= Directions for this task =
The line containing "ли на визи, така и за пътуващи, които не се" marks the end: extract everything from the first line of the data through that line, exactly, with no pictures.

= Supplied records =
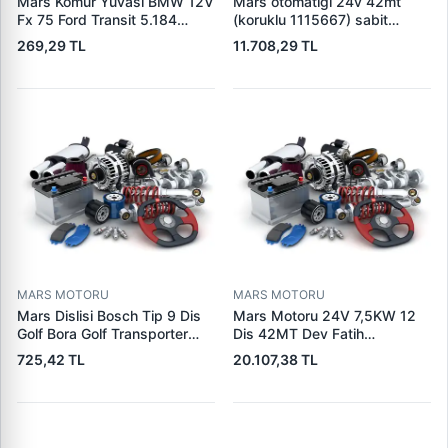
Mars Komur Yuvasi BMW 12V
Mars otomatigi 24v 42mt
Fx 75 Ford Transit 5.184
(koruklu 1115667) sabit
Visteon | PARS PRS-BHL230
pistonlu 3604650rx 7t0258
269,29 TL
11.708,29 TL
| OEM 97VB11000AA
7x1955
MARS MOTORU
MARS MOTORU
Mars Dislisi Bosch Tip 9 Dis
Mars Motoru 24V 7,5KW 12
Golf Bora Golf Transporter
Dis 42MT Dev Fatih
Seat Skoda (15713) | ZEN
Cat,140H, 963B Cummins
725,42 TL
20.107,38 TL
1108 | OEM 1072156
L10,Qsc John Deere
95VW11000BC
244H,450LC,744H | LUCAS
LES0313 | OEM 0R2186
0R4256 0R4257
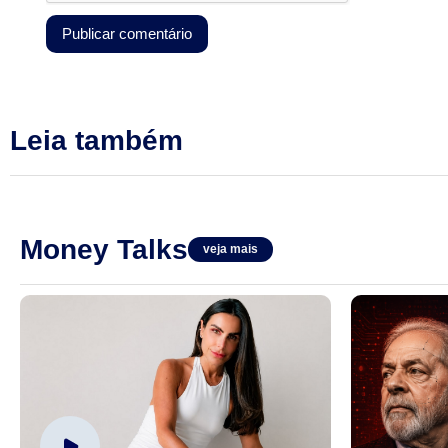
Leia também
Money Talks
veja mais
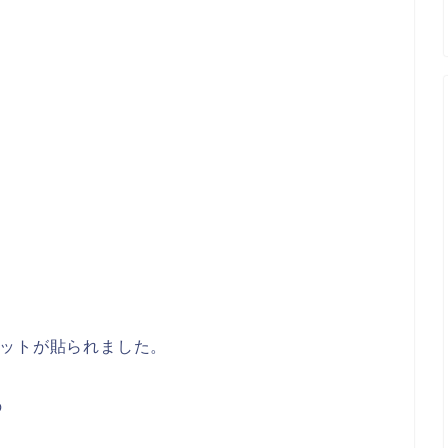
ットが貼られました。
の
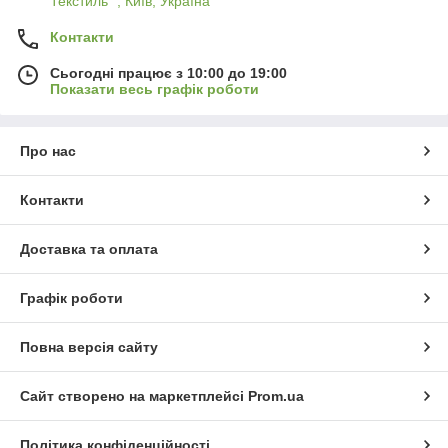
Текстиль" , Київ, Україна
Контакти
Сьогодні працює з 10:00 до 19:00
Показати весь графік роботи
Про нас
Контакти
Доставка та оплата
Графік роботи
Повна версія сайту
Сайт створено на маркетплейсі
Prom.ua
Політика конфіденційності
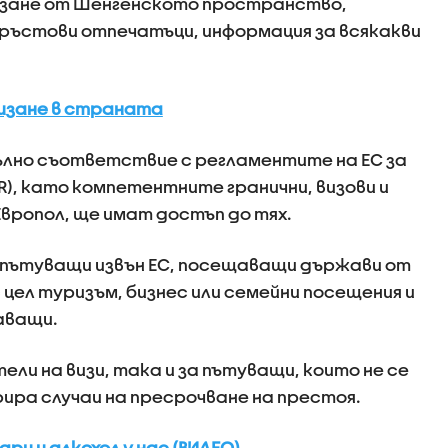
злизане от Шенгенското пространство,
пръстови отпечатъци, информация за всякакви
лизане в страната
ълно съответствие с регламентите на ЕС за
), като компетентните гранични, визови и
Европол, ще имат достъп до тях.
 пътуващи извън ЕС, посещаващи държави от
ел туризъм, бизнес или семейни посещения и
аващи.
ли на визи, така и за пътуващи, които не се
рира случаи на пресрочване на престоя.
ри и алкохол у нас (ВИДЕО)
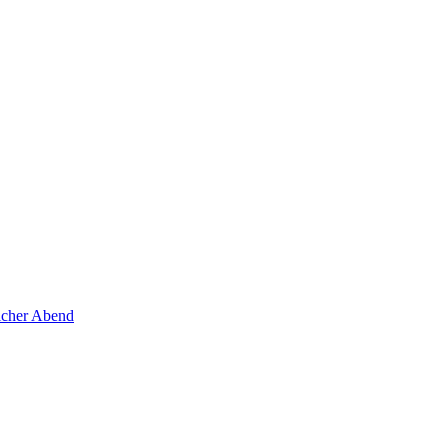
licher Abend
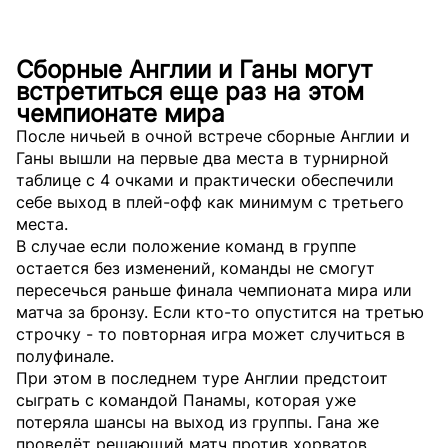
Сборные Англии и Ганы могут
встретиться еще раз на этом
чемпионате мира
После ничьей в очной встрече сборные Англии и
Ганы вышли на первые два места в турнирной
таблице с 4 очками и практически обеспечили
себе выход в плей-офф как минимум с третьего
места.
В случае если положение команд в группе
остается без изменений, команды не смогут
пересечься раньше финала чемпионата мира или
матча за бронзу. Если кто-то опустится на третью
строчку - то повторная игра может случиться в
полуфинале.
При этом в последнем туре Англии предстоит
сыграть с командой Панамы, которая уже
потеряла шансы на выход из группы. Гана же
проведёт решающий матч против хорватов.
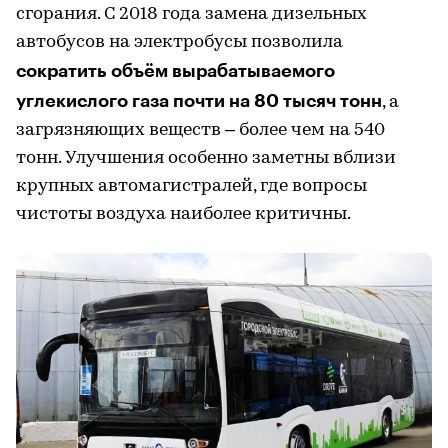
сгорания. С 2018 года замена дизельных
автобусов на электробусы позволила
сократить объём вырабатываемого
углекислого газа почти на 80 тысяч тонн
, а
загрязняющих веществ – более чем на 540
тонн. Улучшения особенно заметны вблизи
крупных автомагистралей, где вопросы
чистоты воздуха наиболее критичны.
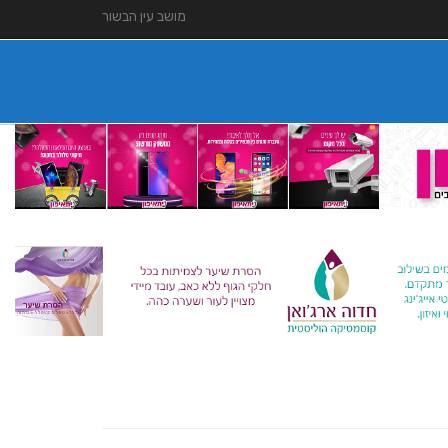
מושב עין הבשור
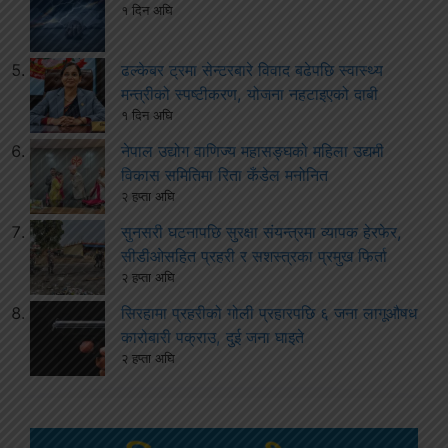
१ दिन अघि
ढल्केबर ट्रमा सेन्टरबारे विवाद बढेपछि स्वास्थ्य
मन्त्रीको स्पष्टीकरण, योजना नहटाइएको दाबी
१ दिन अघि
नेपाल उद्योग वाणिज्य महासङ्घको महिला उद्यमी
विकास समितिमा रिता कँडेल मनोनित
२ हप्ता अघि
सुनसरी घटनापछि सुरक्षा संयन्त्रमा व्यापक हेरफेर,
सीडीओसहित प्रहरी र सशस्त्रका प्रमुख फिर्ता
२ हप्ता अघि
सिरहामा प्रहरीको गोली प्रहारपछि ६ जना लागूऔषध
कारोबारी पक्राउ, दुई जना घाइते
२ हप्ता अघि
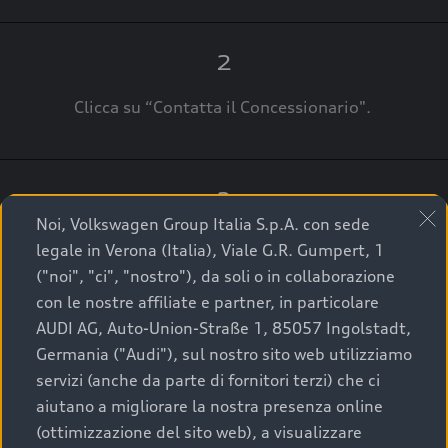
2
Clicca su “Contatta il Concessionario".
3
Noi, Volkswagen Group Italia S.p.A. con sede
A breve verrai ricontattato dal Customer Care
legale in Verona (Italia), Viale G.R. Gumpert, 1
Audi Center o direttamente dal Concessionario
("noi", "ci", "nostro"), da soli o in collaborazione
che ti supporterà per finalizzare la tua richiesta.
con le nostre affiliate e partner, in particolare
AUDI AG, Auto-Union-Straße 1, 85057 Ingolstadt,
Germania ("Audi"), sul nostro sito web utilizziamo
servizi (anche da parte di fornitori terzi) che ci
La qualità di acquistare
aiutano a migliorare la nostra presenza online
(ottimizzazione del sito web), a visualizzare
un’auto usata Audi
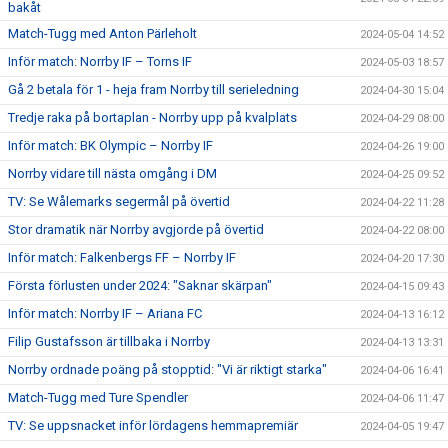
bakåt
Match-Tugg med Anton Pärleholt
2024-05-04 14:52
Inför match: Norrby IF – Torns IF
2024-05-03 18:57
Gå 2 betala för 1 - heja fram Norrby till serieledning
2024-04-30 15:04
Tredje raka på bortaplan - Norrby upp på kvalplats
2024-04-29 08:00
Inför match: BK Olympic – Norrby IF
2024-04-26 19:00
Norrby vidare till nästa omgång i DM
2024-04-25 09:52
TV: Se Wålemarks segermål på övertid
2024-04-22 11:28
Stor dramatik när Norrby avgjorde på övertid
2024-04-22 08:00
Inför match: Falkenbergs FF – Norrby IF
2024-04-20 17:30
Första förlusten under 2024: "Saknar skärpan"
2024-04-15 09:43
Inför match: Norrby IF – Ariana FC
2024-04-13 16:12
Filip Gustafsson är tillbaka i Norrby
2024-04-13 13:31
Norrby ordnade poäng på stopptid: "Vi är riktigt starka"
2024-04-06 16:41
Match-Tugg med Ture Spendler
2024-04-06 11:47
TV: Se uppsnacket inför lördagens hemmapremiär
2024-04-05 19:47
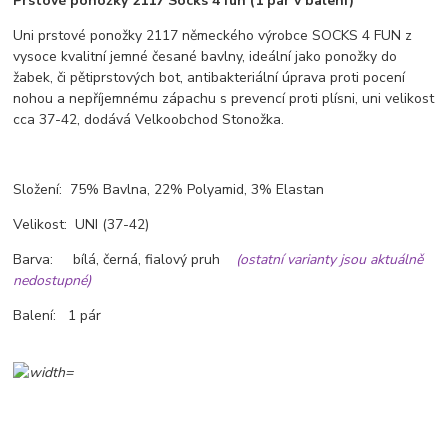
Prstové ponožky 2117 Socks 4 fun (1 pár v balení)
Uni prstové ponožky 2117 německého výrobce SOCKS 4 FUN z
vysoce kvalitní jemné česané bavlny, ideální jako ponožky do
žabek, či pětiprstových bot, antibakteriální úprava proti pocení
nohou a nepříjemnému zápachu s prevencí proti plísni, uni velikost
cca 37-42, dodává Velkoobchod Stonožka.
Složení: 75% Bavlna, 22% Polyamid, 3% Elastan
Velikost: UNI (37-42)
Barva: bílá, černá, fialový pruh
(ostatní varianty jsou aktuálně
nedostupné)
Balení: 1 pár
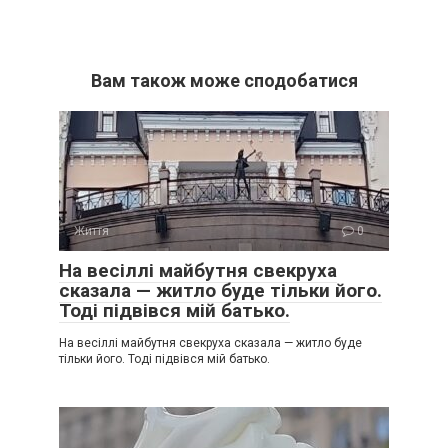
Вам також може сподобатися
Життя
0
На весіллі майбутня свекруха
сказала — житло буде тільки його.
Тоді підвівся мій батько.
На весіллі майбутня свекруха сказала — житло буде
тільки його. Тоді підвівся мій батько.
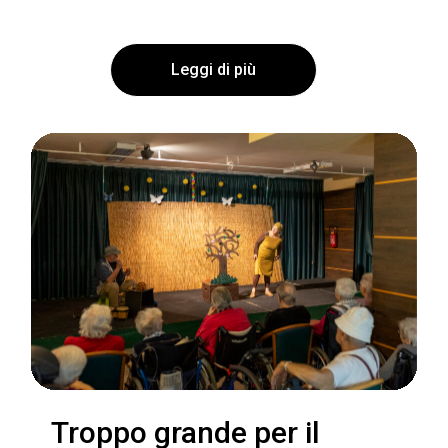
Leggi di più
Troppo grande per il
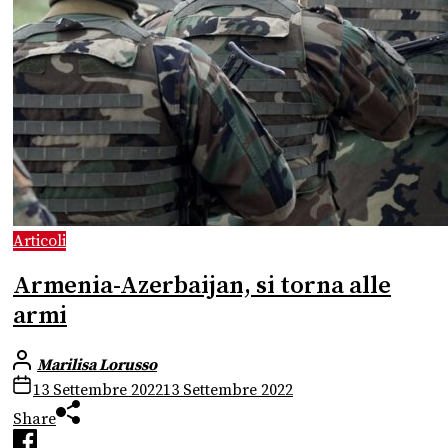
Articoli
Armenia-Azerbaijan, si torna alle
armi
Marilisa Lorusso
13 Settembre 2022
13 Settembre 2022
Share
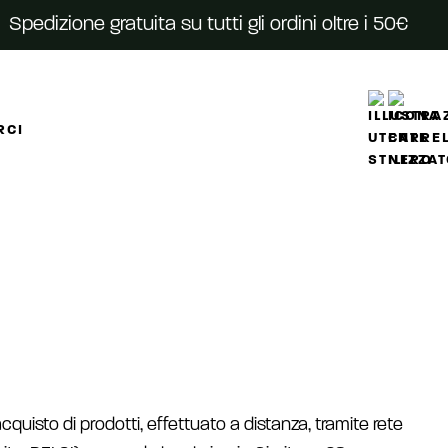
Spedizione gratuita su tutti gli ordini oltre i 50€
RCI
cquisto di prodotti, effettuato a distanza, tramite rete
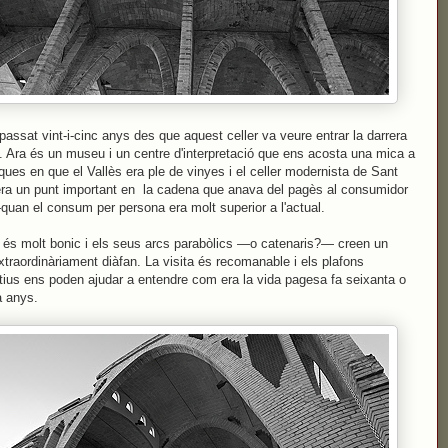
passat vint-i-cinc anys des que aquest celler va veure entrar la darrera
 Ara és un museu i un centre d'interpretació que ens acosta una mica a
ques en que el Vallès era ple de vinyes i el celler modernista de Sant
ra un punt important en la cadena que anava del pagès al consumidor
quan el consum per persona era molt superior a l'actual.
ci és molt bonic i els seus arcs parabòlics —o catenaris?— creen un
xtraordinàriament diàfan. La visita és recomanable i els plafons
tius ens poden ajudar a entendre com era la vida pagesa fa seixanta o
a anys.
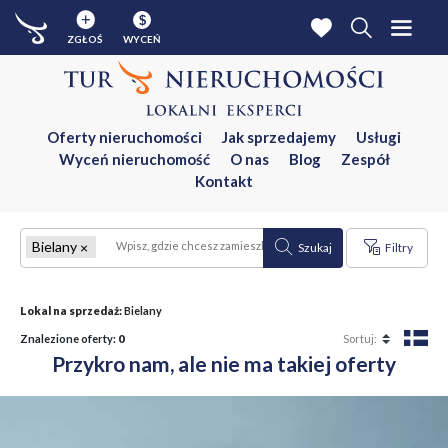
$
ZGŁOŚ
WYCEŃ
Oferty nieruchomości
Jak sprzedajemy
Usługi
Wyceń nieruchomość
O nas
Blog
Zespół
Kontakt
Bielany
Szukaj
Filtry
Lokal na sprzedaż:
Bielany
Znalezione oferty:
0
Przykro nam, ale nie ma takiej oferty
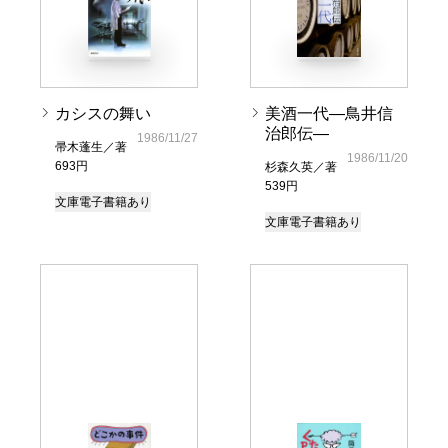
カシスの舞い
美酒一代―鳥井信
治郎伝―
1986/11/27
帚木蓬生／著
1986/11/20
693円
杉森久英／著
539円
文庫
電子書籍あり
文庫
電子書籍あり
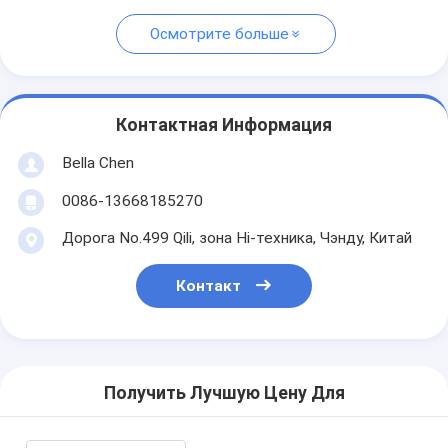
Осмотрите больше
Контактная Информация
Bella Chen
0086-13668185270
Дорога No.499 Qili, зона Hi-техника, Чэнду, Китай
Контакт
Получить Лучшую Цену Для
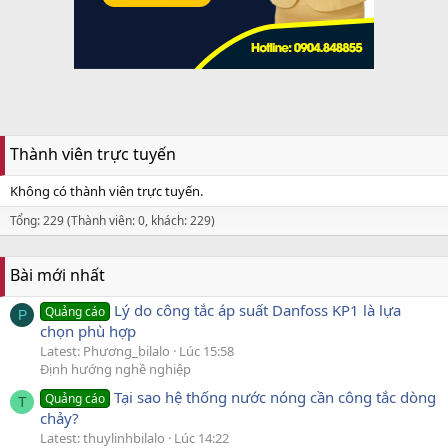
Thành viên trực tuyến
Không có thành viên trực tuyến.
Tổng: 229 (Thành viên: 0, khách: 229)
Bài mới nhất
Lý do công tắc áp suất Danfoss KP1 là lựa
Quảng cáo
P
chọn phù hợp
Latest: Phương_bilalo
Lúc 15:58
Định hướng nghề nghiệp
Tại sao hệ thống nước nóng cần công tắc dòng
Quảng cáo
T
chảy?
Latest: thuylinhbilalo
Lúc 14:22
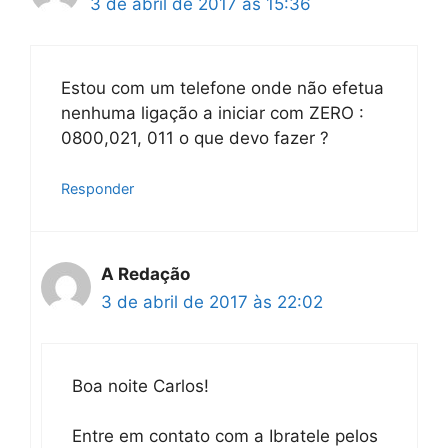
3 de abril de 2017 às 15:36
Estou com um telefone onde não efetua
nenhuma ligação a iniciar com ZERO :
0800,021, 011 o que devo fazer ?
Responder
A Redação
3 de abril de 2017 às 22:02
Boa noite Carlos!
Entre em contato com a Ibratele pelos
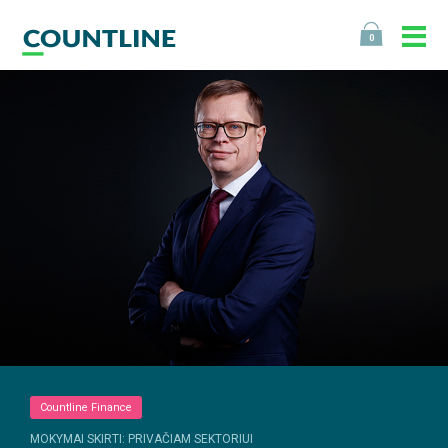
0
Countline Finance
MOKYMAI SKIRTI: PRIVAČIAM SEKTORIUI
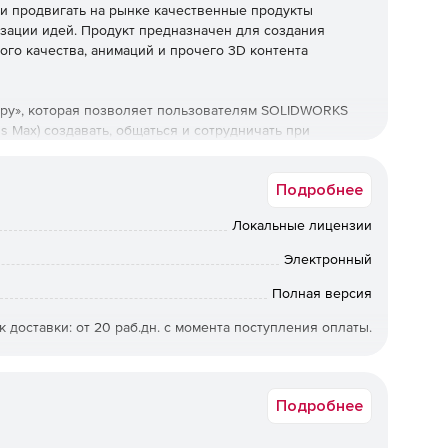
 и продвигать на рынке качественные продукты
зации идей. Продукт предназначен для создания
о качества, анимаций и прочего 3D контента
еру», которая позволяет пользователям SOLIDWORKS
3ds Max) создавать, общаться и сотрудничать при
 визуального контента, продвигающего инновации,
Подробнее
KS Visualize
Локальные лицензии
ard:
Электронный
Полная версия
й с неограниченным разрешением.
к доставки: от 20 раб.дн. с момента поступления оплаты.
и помощи поддержки HOR, обеспечивающей
VBX0028
хники ручной настройки освещения.
Подробнее
ь плоскости без возвращения к пакету моделирования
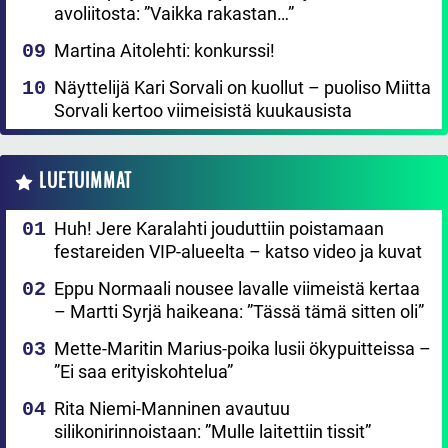
avoliitosta: ”Vaikka rakastan…”
Martina Aitolehti: konkurssi!
Näyttelijä Kari Sorvali on kuollut – puoliso Miitta
Sorvali kertoo viimeisistä kuukausista
LUETUIMMAT
Huh! Jere Karalahti jouduttiin poistamaan
festareiden VIP-alueelta – katso video ja kuvat
Eppu Normaali nousee lavalle viimeistä kertaa
– Martti Syrjä haikeana: ”Tässä tämä sitten oli”
Mette-Maritin Marius-poika lusii ökypuitteissa –
”Ei saa erityiskohtelua”
Rita Niemi-Manninen avautuu
silikonirinnoistaan: ”Mulle laitettiin tissit”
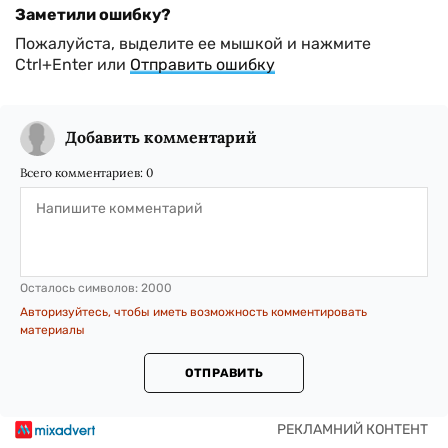
Заметили ошибку?
Пожалуйста, выделите ее мышкой и нажмите
Ctrl+Enter или
Отправить ошибку
Добавить комментарий
Всего комментариев:
0
Осталось символов:
2000
Авторизуйтесь, чтобы иметь возможность комментировать
материалы
ОТПРАВИТЬ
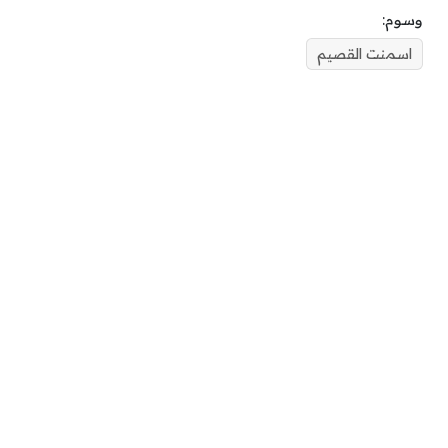
وسوم:
اسمنت القصيم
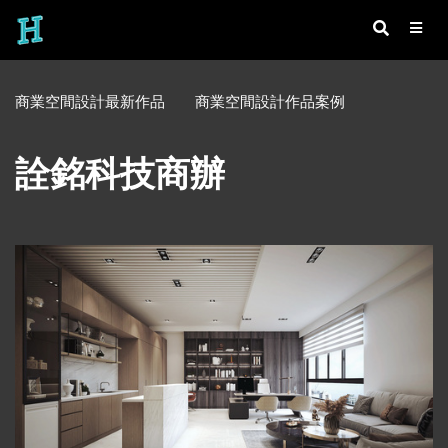
商業空間設計最新作品
商業空間設計作品案例
詮銘科技商辦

= Result of the task =
Mars Komur Yuvasi BMW 12V
Mars otomatigi 24v 42mt
Fx 75 Ford Transit 5.184
(koruklu 1115667) sabit
Visteon | PARS PRS-BHL230
pistonlu 3604650rx 7t0258
269,29 TL
11.708,29 TL
| OEM 97VB11000AA
7x1955
MARS MOTORU
MARS MOTORU
Mars Dislisi Bosch Tip 9 Dis
Mars Motoru 24V 7,5KW 12
Golf Bora Golf Transporter
Dis 42MT Dev Fatih
Seat Skoda (15713) | ZEN
Cat,140H, 963B Cummins
725,42 TL
20.107,38 TL
1108 | OEM 1072156
L10,Qsc John Deere
95VW11000BC
244H,450LC,744H | LUCAS
LES0313 | OEM 0R2186
0R4256 0R4257
Leia também
Money Talks
veja mais
ットが貼られました。
の
Текстиль" , Київ, Україна
Контакти
Сьогодні працює з 10:00 до 19:00
Показати весь графік роботи
Про нас
Контакти
Доставка та оплата
Графік роботи
Повна версія сайту
Сайт створено на маркетплейсі
Prom.ua
Політика конфіденційності
злизане от Шенгенското пространство,
пръстови отпечатъци, информация за всякакви
лизане в страната
ълно съответствие с регламентите на ЕС за
), като компетентните гранични, визови и
Европол, ще имат достъп до тях.
 пътуващи извън ЕС, посещаващи държави от
ел туризъм, бизнес или семейни посещения и
аващи.
ли на визи, така и за пътуващи, които не се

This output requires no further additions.